Exercise aim. The pictures are to be left out when the listing below is reproduced word for word.

Data section.
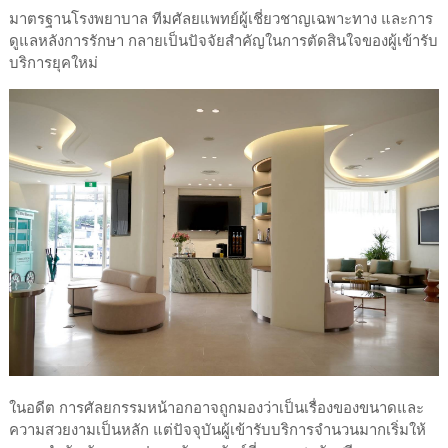
มาตรฐานโรงพยาบาล ทีมศัลยแพทย์ผู้เชี่ยวชาญเฉพาะทาง และการ
ดูแลหลังการรักษา กลายเป็นปัจจัยสำคัญในการตัดสินใจของผู้เข้ารับ
บริการยุคใหม่
ในอดีต การศัลยกรรมหน้าอกอาจถูกมองว่าเป็นเรื่องของขนาดและ
ความสวยงามเป็นหลัก แต่ปัจจุบันผู้เข้ารับบริการจำนวนมากเริ่มให้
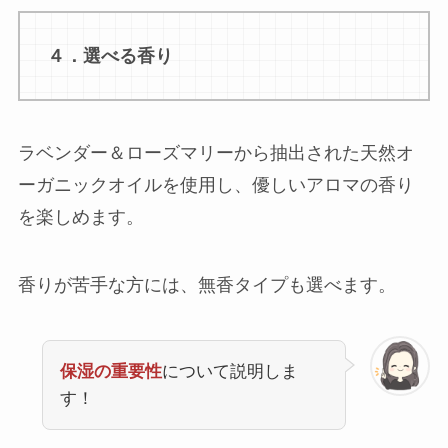
４．選べる香り
ラベンダー＆ローズマリーから抽出された天然オ
ーガニックオイルを使用し、優しいアロマの香り
を楽しめます。
香りが苦手な方には、無香タイプも選べます。
保湿の重要性
について説明しま
す！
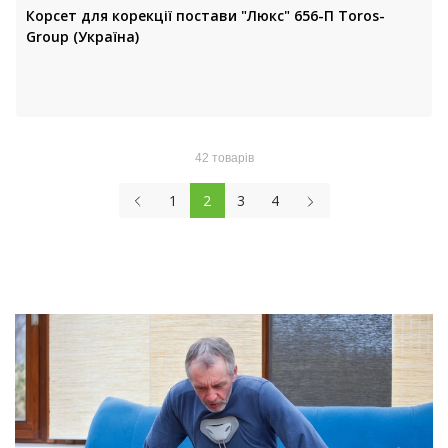
Корсет для корекції постави "Люкс" 656-П Toros-
Group (Україна)
42 товарів
1
2
3
4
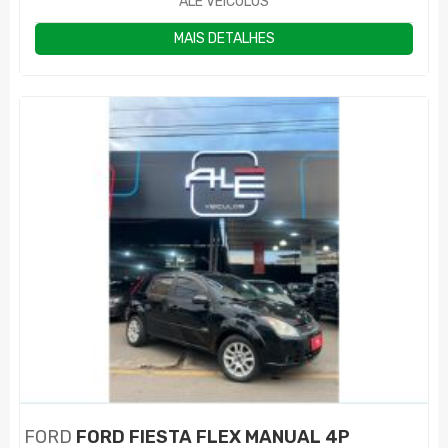
ALE VEÍCULOS
MAIS DETALHES
FORD
FORD FIESTA FLEX MANUAL 4P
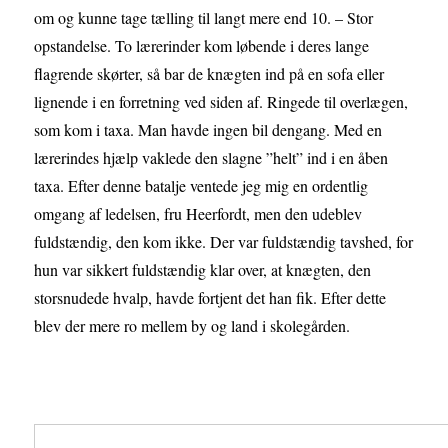
om og kunne tage tælling til langt mere end 10. – Stor
opstandelse. To lærerinder kom løbende i deres lange
flagrende skørter, så bar de knægten ind på en sofa eller
lignende i en forretning ved siden af. Ringede til overlægen,
som kom i taxa. Man havde ingen bil dengang. Med en
lærerindes hjælp vaklede den slagne ”helt” ind i en åben
taxa. Efter denne batalje ventede jeg mig en ordentlig
omgang af ledelsen, fru Heerfordt, men den udeblev
fuldstændig, den kom ikke. Der var fuldstændig tavshed, for
hun var sikkert fuldstændig klar over, at knægten, den
storsnudede hvalp, havde fortjent det han fik. Efter dette
blev der mere ro mellem by og land i skolegården.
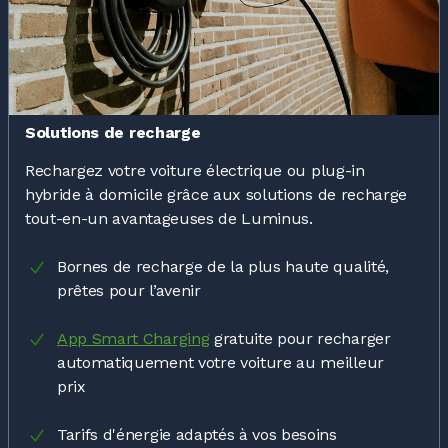
Solutions de recharge
Rechargez votre voiture électrique ou plug-in
hybride à domicile grâce aux solutions de recharge
tout-en-un avantageuses de Luminus.
Bornes de recharge de la plus haute qualité,
prêtes pour l’avenir
App Smart Charging
gratuite pour recharger
automatiquement votre voiture au meilleur
prix
Tarifs d'énergie adaptés à vos besoins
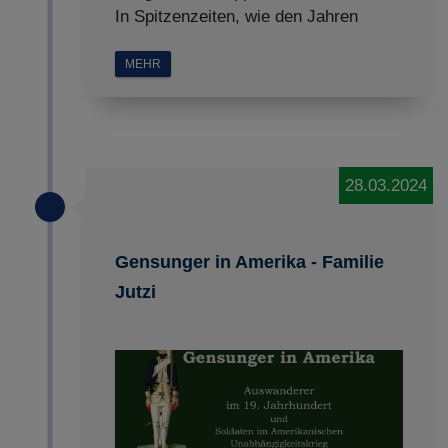
In Spitzenzeiten, wie den Jahren
MEHR
28.03.2024
Gensunger in Amerika - Familie
Jutzi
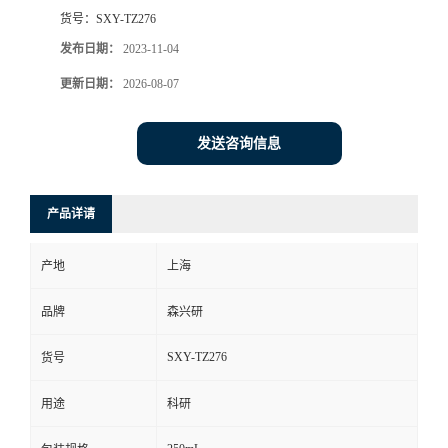
货号：
SXY-TZ276
发布日期：
2023-11-04
更新日期：
2026-08-07
发送咨询信息
产品详请
产地
上海
品牌
森兴研
SXY-TZ276
货号
用途
科研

Answer to the problem.
มาตรฐานโรงพยาบาล ทีมศัลยแพทย์ผู้เชี่ยวชาญเฉพาะทาง และการ
ดูแลหลังการรักษา กลายเป็นปัจจัยสำคัญในการตัดสินใจของผู้เข้ารับ
บริการยุคใหม่
ในอดีต การศัลยกรรมหน้าอกอาจถูกมองว่าเป็นเรื่องของขนาดและ
ความสวยงามเป็นหลัก แต่ปัจจุบันผู้เข้ารับบริการจำนวนมากเริ่มให้
４．選べる香り
ラベンダー＆ローズマリーから抽出された天然オ
ーガニックオイルを使用し、優しいアロマの香り
を楽しめます。
香りが苦手な方には、無香タイプも選べます。
保湿の重要性
について説明しま
す！
Корсет для корекції постави "Люкс" 656-П Toros-
Group (Україна)
42 товарів
1
2
3
4
ALE VEÍCULOS
MAIS DETALHES
FORD
FORD FIESTA FLEX MANUAL 4P
om og kunne tage tælling til langt mere end 10. – Stor
opstandelse. To lærerinder kom løbende i deres lange
flagrende skørter, så bar de knægten ind på en sofa eller
lignende i en forretning ved siden af. Ringede til overlægen,
som kom i taxa. Man havde ingen bil dengang. Med en
lærerindes hjælp vaklede den slagne ”helt” ind i en åben
taxa. Efter denne batalje ventede jeg mig en ordentlig
omgang af ledelsen, fru Heerfordt, men den udeblev
fuldstændig, den kom ikke. Der var fuldstændig tavshed, for
hun var sikkert fuldstændig klar over, at knægten, den
storsnudede hvalp, havde fortjent det han fik. Efter dette
blev der mere ro mellem by og land i skolegården.
Solutions de recharge
Rechargez votre voiture électrique ou plug-in
hybride à domicile grâce aux solutions de recharge
tout-en-un avantageuses de Luminus.
Bornes de recharge de la plus haute qualité,
prêtes pour l’avenir
App Smart Charging
gratuite pour recharger
automatiquement votre voiture au meilleur
prix
Tarifs d'énergie adaptés à vos besoins
In Spitzenzeiten, wie den Jahren
MEHR
28.03.2024
Gensunger in Amerika - Familie
Jutzi
货号：
SXY-TZ276
发布日期：
2023-11-04
更新日期：
2026-08-07
发送咨询信息
产品详请
产地
上海
品牌
森兴研
SXY-TZ276
货号
用途
科研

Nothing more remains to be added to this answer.